Now, we need to keep in mind that there are a lot more drugstores than, say, nuclear power plants. I’m sure that nuclear plants are under super intense, minute regulation, but because they are rare they don’t show up in the Diário very often. So we can’t conclude that selling drugs to people is the most heavily regulated sector of the Brazilian economy.

We could normalize the counts by the number of CNPJs in each economic sector. But I think the raw counts tell an interesting story. The raw counts give us a sense of how “busy” the state gets with each economic sector. I’m sure that nuclear plants are more heavily regulated than drugstores, but I bet that a lot more bureaucrat-hours go into regulating drugstores than into regulating nuclear plants.

NGOs (sort of)

The second most frequent category - “social rights organizations” - corresponds to what most people call non-governmental organizations. Except that this is Brazil, where NGOs are not really NGOs: they receive a lot of funding from the state and they perform all kinds of activities on behalf of the state. Which explains why CNPJs belonging to NGOs (well, “NGOs”) have appeared over 90 thousand times in the Diário since 2002.

I looked into some of the cases. There are NGOs receiving state funding to provide healthcare in remote areas; to provide computer classes to kids in poor neighborhoods; to fight for the interests of disabled people; just about anything you can think of. Brazil has turned NGOs into government agencies. Our non-governmental organizations are independent from the Brazilian government in the same way that the Hitlerjugend was independent from the Reich.

Needless to say, NGOs are often at the center of corruption scandals. People come up with a pretty name and a CNPJ, apply for funding to do some social work, and then just pocket the money.


As if government-funded NGOs weren’t embarassing enough, a good chunk of the performing arts in Brazil is also government-funded. Hence the third and fifth most frequent categories here: “performing arts, concerts, dancing” and “movies, videos, and TV shows”.

You don’t have to be a good producer. As long as you are in the good graces of the government, you can apply for funding from the Ministry of Culture and use it to do your play/movie/concert. That’s why CNPJs belonging to those two categories have appeared in the Diário over 90 thousand times since 2002. I did the math and that’s about fifteen CNPJs a day receiving funding to have people dancing or acting or whatnot. Mind you, that’s just the federal funding.

And that’s just the official funding. Sometimes taxpayers end up funding “cultural” productions through less-than-transparent means. For instance, back in 2009 there was a biopic about Lula da Silva, who happened to be the president at the time. Well, turns out that 12 of the 17 companies that invested in the production of the movie had received hundreds of millions of dollars in government contracts. Neat, right?

Every now and then a good movie or play comes out of it. If you haven’t seen Tropa de Elite yet you should stop whatever you’re doing and go watch it (it’s on Netflix). But nearly all productions are flops. For every Tropa de Elite there are thirty Lula, Filho do Brasil.
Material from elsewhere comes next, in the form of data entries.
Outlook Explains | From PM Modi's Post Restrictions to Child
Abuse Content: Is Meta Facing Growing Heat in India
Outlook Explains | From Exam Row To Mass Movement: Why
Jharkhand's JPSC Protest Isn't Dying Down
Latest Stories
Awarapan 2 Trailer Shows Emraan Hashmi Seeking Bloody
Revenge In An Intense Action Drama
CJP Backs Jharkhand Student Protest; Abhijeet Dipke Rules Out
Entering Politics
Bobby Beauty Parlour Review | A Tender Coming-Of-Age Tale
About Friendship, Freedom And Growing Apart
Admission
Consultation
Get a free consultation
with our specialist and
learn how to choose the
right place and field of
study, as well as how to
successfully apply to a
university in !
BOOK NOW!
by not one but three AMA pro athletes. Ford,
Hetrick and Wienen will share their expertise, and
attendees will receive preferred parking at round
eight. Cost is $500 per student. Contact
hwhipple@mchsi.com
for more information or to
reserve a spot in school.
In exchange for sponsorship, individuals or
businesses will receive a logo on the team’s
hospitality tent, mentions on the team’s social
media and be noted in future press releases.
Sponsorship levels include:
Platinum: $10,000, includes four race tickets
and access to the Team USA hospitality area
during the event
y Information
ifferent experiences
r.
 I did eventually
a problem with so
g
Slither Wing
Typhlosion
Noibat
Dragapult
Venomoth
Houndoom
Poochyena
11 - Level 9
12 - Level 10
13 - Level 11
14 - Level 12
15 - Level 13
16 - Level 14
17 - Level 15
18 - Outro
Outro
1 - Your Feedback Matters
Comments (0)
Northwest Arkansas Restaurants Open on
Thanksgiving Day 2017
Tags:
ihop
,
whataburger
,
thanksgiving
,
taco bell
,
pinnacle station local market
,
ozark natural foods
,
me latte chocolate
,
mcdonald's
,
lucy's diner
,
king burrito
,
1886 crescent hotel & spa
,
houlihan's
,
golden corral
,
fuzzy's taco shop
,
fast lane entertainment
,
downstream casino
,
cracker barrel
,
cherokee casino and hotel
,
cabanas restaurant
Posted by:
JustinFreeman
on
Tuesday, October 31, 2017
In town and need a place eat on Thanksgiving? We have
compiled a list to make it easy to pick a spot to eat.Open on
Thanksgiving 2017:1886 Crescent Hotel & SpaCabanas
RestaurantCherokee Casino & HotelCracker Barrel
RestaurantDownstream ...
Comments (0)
If you want to have a taste of how bad most productions are, here is a teaser of Xuxa e os Duendes, which pocketed a few million bucks in taxpayers money. Trust me, you don’t need to understand Portuguese to assess the merits of the thing:

Meanwhile, we have over 40 thousand homicides a year, only a tiny fraction of which get solved. But what do I know, maybe Xuxa e os duendes is the sort of thing Albert Hirschman had in mind when he talked about backward and forward linkages.

I leave the analysis of the other categories as an exercise for the reader. If you want to see the full results, it’s here.

to do

It would be interesting to see how these counts by state or municipality; how these counts correlate with other measures of statism; how they change over the years; and so on.

That’s it. Remember, folks: these are the people in charge of public policy.